Lastly, payers are concerned about long-term effectiveness of repeated TENS. By itself, TENS is not considered curative, and thus one would not expect its effects to be observed for weeks, months, or years after stopping stimulation. However, long-term usage of TENS (over months or years) is common with people buying and using TENS units for months or years, particularly for chronic pain conditions. The majority of controlled clinical trials examine TENS efficacy with a single treatment or up to a few weeks of treatment. Two studies, however, examined long-term usage of TENS in patients with chronic pain through a retrospective interview.33,34 These studies showed that those who use TENS long-term (≥6 months) have significant decreases in pain with activities, increased activity levels, and decreased use of pain medications and health services. Prospective studies are needed that examine long-term TENS efficacy when compared with a placebo. Long-term efficacy should not be confused with long-term follow-up where patients have not used the TENS unit for months prior to evaluation.

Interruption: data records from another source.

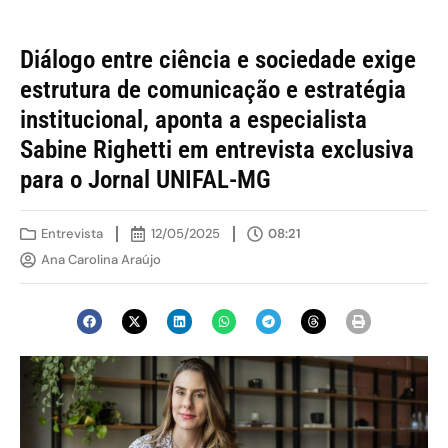
Diálogo entre ciência e sociedade exige
estrutura de comunicação e estratégia
institucional, aponta a especialista
Sabine Righetti em entrevista exclusiva
para o Jornal UNIFAL-MG
Entrevista
12/05/2025
08:21
Ana Carolina Araújo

Interactions With Pharmacological Agents
Transcutaneous electrical nerve stimulation produces its effects through activation of opioid receptors in the central nervous system. Low-frequency TENS (1–10 Hz) activates mu-opioid receptors, and high-frequency TENS (50–150 Hz) activates delta-opioid receptors.26,35 Clinically available opioid analgesics use mu-opioid receptors to produce their effects. If opioid tolerance is present, it would follow that low-frequency TENS would be ineffective and high-frequency TENS would still work. Initial studies in an animal model showed that low-frequency TENS was ineffective if animals were tolerant to morphine, a mu-opioid agonist; high-frequency TENS was still effective.32 These findings were recently confirmed in patients with chronic pain, again showing that low-frequency TENS was ineffective if opioid tolerance was present, but high-frequency TENS was still effective.31 These results underline the importance of understanding the potential interactions of drugs with TENS, and future research should explore other pharmacologic interactions.
Patient Population
Transcutaneous electrical nerve stimulation may not be effective for all pain conditions. Understanding pain biology and the underlying mechanisms of the pain condition treated with TENS will help in defining the appropriate patient populations. Transcutaneous electrical nerve stimulation works by increasing endogenous inhibition and reducing central excitability.23,24,26,35–37 Both loss of inhibition and increased central excitability are key components in most chronic pain conditions.21,38,39 Using this knowledge of pain biology, Johnson and Martinson40 performed a rigorous meta-analysis that included data from 27 randomized trials on patients with chronic (≥3 months) musculoskeletal pain. They reported that TENS had a favorable pooled effect that was greater than placebo. Using these same principles, TENS has been shown to be effective for osteoarthritis, fibromyalgia, and neuropathic pain, all conditions with enhanced excitability and reduced inhibition.17,41–44
Factors Related to Outcome Assessment
Timing of Outcome Measurement
As with any intervention, measurement of outcomes should occur during peak effect. Several studies in people with chronic pain showed peak effects of TENS when the unit was on or immediately after stopping TENS.19,44–46 Transcutaneous electrical nerve stimulation is an adjunct treatment for pain control that produces its effects through activation of the endogenous inhibition system using neurotransmitters with defined duration of action. Thus, measurement of TENS efficacy should be done when TENS has the greatest effect. Some studies have measured TENS effect 1 week to 6 months after stopping TENS (for example, see Deyo et al47). This approach is unlikely to demonstrate an effect. For comparison, one would test efficacy of morphine during peak effect and not several days after being given the drug.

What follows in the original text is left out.